> [What this task involves] Please reproduce the records, omitting nothing and changing nothing.

-- Listed entries follows --

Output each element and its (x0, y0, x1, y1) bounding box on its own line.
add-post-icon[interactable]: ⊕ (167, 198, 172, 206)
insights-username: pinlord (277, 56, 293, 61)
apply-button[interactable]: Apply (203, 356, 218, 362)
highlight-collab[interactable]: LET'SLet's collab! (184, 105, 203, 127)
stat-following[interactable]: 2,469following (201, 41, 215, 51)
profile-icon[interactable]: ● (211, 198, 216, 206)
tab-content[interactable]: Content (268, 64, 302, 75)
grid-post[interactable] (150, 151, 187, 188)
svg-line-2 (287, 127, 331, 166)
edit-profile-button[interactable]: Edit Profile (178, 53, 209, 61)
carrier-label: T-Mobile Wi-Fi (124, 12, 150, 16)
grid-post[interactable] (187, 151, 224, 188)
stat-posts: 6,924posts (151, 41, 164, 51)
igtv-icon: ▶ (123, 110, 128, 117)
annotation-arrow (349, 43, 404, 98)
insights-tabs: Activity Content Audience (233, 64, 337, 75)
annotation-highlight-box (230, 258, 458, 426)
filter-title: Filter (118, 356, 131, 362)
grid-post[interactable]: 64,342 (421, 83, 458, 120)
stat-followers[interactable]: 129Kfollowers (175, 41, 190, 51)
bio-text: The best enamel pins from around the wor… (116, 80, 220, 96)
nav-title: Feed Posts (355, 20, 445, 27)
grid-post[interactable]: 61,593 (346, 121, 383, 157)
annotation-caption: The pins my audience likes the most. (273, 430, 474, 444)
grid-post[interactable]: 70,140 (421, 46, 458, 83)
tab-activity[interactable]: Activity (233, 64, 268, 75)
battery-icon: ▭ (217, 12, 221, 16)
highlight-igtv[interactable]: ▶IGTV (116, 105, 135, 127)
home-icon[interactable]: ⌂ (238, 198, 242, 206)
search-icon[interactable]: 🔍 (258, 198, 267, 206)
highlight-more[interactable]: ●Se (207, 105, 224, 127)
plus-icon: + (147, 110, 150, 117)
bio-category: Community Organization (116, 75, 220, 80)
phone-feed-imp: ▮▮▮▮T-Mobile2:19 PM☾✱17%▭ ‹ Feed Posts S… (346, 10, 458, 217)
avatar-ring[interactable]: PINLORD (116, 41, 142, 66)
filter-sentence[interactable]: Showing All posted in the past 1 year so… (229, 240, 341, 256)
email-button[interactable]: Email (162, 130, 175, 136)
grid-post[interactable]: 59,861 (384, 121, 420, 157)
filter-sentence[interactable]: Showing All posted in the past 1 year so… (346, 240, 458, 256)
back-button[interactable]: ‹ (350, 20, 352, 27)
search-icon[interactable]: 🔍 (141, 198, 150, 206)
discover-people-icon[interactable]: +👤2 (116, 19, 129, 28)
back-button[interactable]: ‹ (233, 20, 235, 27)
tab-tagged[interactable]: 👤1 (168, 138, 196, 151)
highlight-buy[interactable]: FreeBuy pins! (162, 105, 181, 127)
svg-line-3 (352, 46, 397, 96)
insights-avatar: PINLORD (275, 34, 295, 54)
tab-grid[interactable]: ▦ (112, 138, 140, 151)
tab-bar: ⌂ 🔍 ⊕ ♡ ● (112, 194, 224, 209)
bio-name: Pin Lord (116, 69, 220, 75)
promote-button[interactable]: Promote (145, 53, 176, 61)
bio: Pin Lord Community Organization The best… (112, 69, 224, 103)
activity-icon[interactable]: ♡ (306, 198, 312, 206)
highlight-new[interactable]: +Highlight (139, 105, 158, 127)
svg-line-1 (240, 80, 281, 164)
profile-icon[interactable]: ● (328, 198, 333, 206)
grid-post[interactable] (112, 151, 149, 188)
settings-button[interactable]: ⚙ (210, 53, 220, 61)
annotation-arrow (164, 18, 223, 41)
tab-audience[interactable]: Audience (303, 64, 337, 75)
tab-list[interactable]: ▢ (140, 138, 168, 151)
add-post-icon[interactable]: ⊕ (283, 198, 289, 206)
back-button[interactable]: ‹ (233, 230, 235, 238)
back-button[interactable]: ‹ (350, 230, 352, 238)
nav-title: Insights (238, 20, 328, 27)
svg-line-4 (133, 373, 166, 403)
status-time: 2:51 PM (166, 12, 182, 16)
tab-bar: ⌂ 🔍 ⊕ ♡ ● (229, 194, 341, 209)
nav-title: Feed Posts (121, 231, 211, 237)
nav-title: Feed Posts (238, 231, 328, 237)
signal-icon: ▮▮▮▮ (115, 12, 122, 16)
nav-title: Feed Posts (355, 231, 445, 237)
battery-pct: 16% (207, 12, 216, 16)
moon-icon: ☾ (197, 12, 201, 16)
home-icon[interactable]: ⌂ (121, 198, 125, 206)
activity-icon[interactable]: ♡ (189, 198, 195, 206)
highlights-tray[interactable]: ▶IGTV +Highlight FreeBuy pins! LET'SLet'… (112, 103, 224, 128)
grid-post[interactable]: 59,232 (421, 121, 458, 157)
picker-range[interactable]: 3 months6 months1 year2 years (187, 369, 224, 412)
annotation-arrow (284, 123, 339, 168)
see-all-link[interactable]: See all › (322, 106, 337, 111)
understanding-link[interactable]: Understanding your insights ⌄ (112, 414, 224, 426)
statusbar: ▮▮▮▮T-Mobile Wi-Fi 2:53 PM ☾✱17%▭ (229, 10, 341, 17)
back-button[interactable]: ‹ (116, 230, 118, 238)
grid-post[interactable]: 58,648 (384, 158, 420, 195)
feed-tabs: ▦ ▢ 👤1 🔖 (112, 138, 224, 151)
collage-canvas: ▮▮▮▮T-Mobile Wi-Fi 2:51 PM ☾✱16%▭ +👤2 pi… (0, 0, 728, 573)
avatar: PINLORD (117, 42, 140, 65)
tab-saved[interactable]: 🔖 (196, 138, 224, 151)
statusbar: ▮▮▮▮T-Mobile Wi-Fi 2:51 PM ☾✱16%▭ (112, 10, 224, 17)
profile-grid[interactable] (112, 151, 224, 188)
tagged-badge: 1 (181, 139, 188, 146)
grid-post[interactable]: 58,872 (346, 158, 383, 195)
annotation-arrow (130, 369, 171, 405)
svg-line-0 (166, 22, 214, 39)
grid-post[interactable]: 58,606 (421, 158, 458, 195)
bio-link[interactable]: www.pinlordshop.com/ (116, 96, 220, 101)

-- Listed entries concluded --

> [Written answer]
Output each element and its (x0, y0, x1, y1) bounding box on its own line.
add-post-icon[interactable]: ⊕ (167, 198, 172, 206)
insights-username: pinlord (277, 56, 293, 61)
apply-button[interactable]: Apply (203, 356, 218, 362)
highlight-collab[interactable]: LET'SLet's collab! (184, 105, 203, 127)
stat-following[interactable]: 2,469following (201, 41, 215, 51)
profile-icon[interactable]: ● (211, 198, 216, 206)
tab-content[interactable]: Content (268, 64, 302, 75)
grid-post[interactable] (150, 151, 187, 188)
svg-line-2 (287, 127, 331, 166)
edit-profile-button[interactable]: Edit Profile (178, 53, 209, 61)
carrier-label: T-Mobile Wi-Fi (124, 12, 150, 16)
grid-post[interactable] (187, 151, 224, 188)
stat-posts: 6,924posts (151, 41, 164, 51)
igtv-icon: ▶ (123, 110, 128, 117)
annotation-arrow (349, 43, 404, 98)
insights-tabs: Activity Content Audience (233, 64, 337, 75)
annotation-highlight-box (230, 258, 458, 426)
filter-title: Filter (118, 356, 131, 362)
grid-post[interactable]: 64,342 (421, 83, 458, 120)
stat-followers[interactable]: 129Kfollowers (175, 41, 190, 51)
bio-text: The best enamel pins from around the wor… (116, 80, 220, 96)
nav-title: Feed Posts (355, 20, 445, 27)
grid-post[interactable]: 61,593 (346, 121, 383, 157)
annotation-caption: The pins my audience likes the most. (273, 430, 474, 444)
grid-post[interactable]: 70,140 (421, 46, 458, 83)
tab-activity[interactable]: Activity (233, 64, 268, 75)
battery-icon: ▭ (217, 12, 221, 16)
highlight-igtv[interactable]: ▶IGTV (116, 105, 135, 127)
home-icon[interactable]: ⌂ (238, 198, 242, 206)
search-icon[interactable]: 🔍 (258, 198, 267, 206)
highlight-more[interactable]: ●Se (207, 105, 224, 127)
plus-icon: + (147, 110, 150, 117)
bio-category: Community Organization (116, 75, 220, 80)
phone-feed-imp: ▮▮▮▮T-Mobile2:19 PM☾✱17%▭ ‹ Feed Posts S… (346, 10, 458, 217)
avatar-ring[interactable]: PINLORD (116, 41, 142, 66)
filter-sentence[interactable]: Showing All posted in the past 1 year so… (229, 240, 341, 256)
email-button[interactable]: Email (162, 130, 175, 136)
grid-post[interactable]: 59,861 (384, 121, 420, 157)
filter-sentence[interactable]: Showing All posted in the past 1 year so… (346, 240, 458, 256)
back-button[interactable]: ‹ (350, 20, 352, 27)
search-icon[interactable]: 🔍 (141, 198, 150, 206)
discover-people-icon[interactable]: +👤2 (116, 19, 129, 28)
back-button[interactable]: ‹ (233, 20, 235, 27)
tab-tagged[interactable]: 👤1 (168, 138, 196, 151)
highlight-buy[interactable]: FreeBuy pins! (162, 105, 181, 127)
svg-line-3 (352, 46, 397, 96)
insights-avatar: PINLORD (275, 34, 295, 54)
tab-grid[interactable]: ▦ (112, 138, 140, 151)
tab-bar: ⌂ 🔍 ⊕ ♡ ● (112, 194, 224, 209)
bio-name: Pin Lord (116, 69, 220, 75)
promote-button[interactable]: Promote (145, 53, 176, 61)
bio: Pin Lord Community Organization The best… (112, 69, 224, 103)
activity-icon[interactable]: ♡ (306, 198, 312, 206)
highlight-new[interactable]: +Highlight (139, 105, 158, 127)
svg-line-1 (240, 80, 281, 164)
profile-icon[interactable]: ● (328, 198, 333, 206)
grid-post[interactable] (112, 151, 149, 188)
settings-button[interactable]: ⚙ (210, 53, 220, 61)
annotation-arrow (164, 18, 223, 41)
tab-audience[interactable]: Audience (303, 64, 337, 75)
tab-list[interactable]: ▢ (140, 138, 168, 151)
add-post-icon[interactable]: ⊕ (283, 198, 289, 206)
back-button[interactable]: ‹ (233, 230, 235, 238)
back-button[interactable]: ‹ (350, 230, 352, 238)
nav-title: Insights (238, 20, 328, 27)
svg-line-4 (133, 373, 166, 403)
status-time: 2:51 PM (166, 12, 182, 16)
tab-bar: ⌂ 🔍 ⊕ ♡ ● (229, 194, 341, 209)
nav-title: Feed Posts (121, 231, 211, 237)
nav-title: Feed Posts (238, 231, 328, 237)
signal-icon: ▮▮▮▮ (115, 12, 122, 16)
nav-title: Feed Posts (355, 231, 445, 237)
battery-pct: 16% (207, 12, 216, 16)
moon-icon: ☾ (197, 12, 201, 16)
home-icon[interactable]: ⌂ (121, 198, 125, 206)
activity-icon[interactable]: ♡ (189, 198, 195, 206)
highlights-tray[interactable]: ▶IGTV +Highlight FreeBuy pins! LET'SLet'… (112, 103, 224, 128)
grid-post[interactable]: 59,232 (421, 121, 458, 157)
picker-range[interactable]: 3 months6 months1 year2 years (187, 369, 224, 412)
annotation-arrow (284, 123, 339, 168)
see-all-link[interactable]: See all › (322, 106, 337, 111)
understanding-link[interactable]: Understanding your insights ⌄ (112, 414, 224, 426)
statusbar: ▮▮▮▮T-Mobile Wi-Fi 2:53 PM ☾✱17%▭ (229, 10, 341, 17)
back-button[interactable]: ‹ (116, 230, 118, 238)
grid-post[interactable]: 58,648 (384, 158, 420, 195)
feed-tabs: ▦ ▢ 👤1 🔖 (112, 138, 224, 151)
collage-canvas: ▮▮▮▮T-Mobile Wi-Fi 2:51 PM ☾✱16%▭ +👤2 pi… (0, 0, 728, 573)
avatar: PINLORD (117, 42, 140, 65)
tab-saved[interactable]: 🔖 (196, 138, 224, 151)
statusbar: ▮▮▮▮T-Mobile Wi-Fi 2:51 PM ☾✱16%▭ (112, 10, 224, 17)
profile-grid[interactable] (112, 151, 224, 188)
tagged-badge: 1 (181, 139, 188, 146)
grid-post[interactable]: 58,872 (346, 158, 383, 195)
annotation-arrow (130, 369, 171, 405)
svg-line-0 (166, 22, 214, 39)
grid-post[interactable]: 58,606 (421, 158, 458, 195)
bio-link[interactable]: www.pinlordshop.com/ (116, 96, 220, 101)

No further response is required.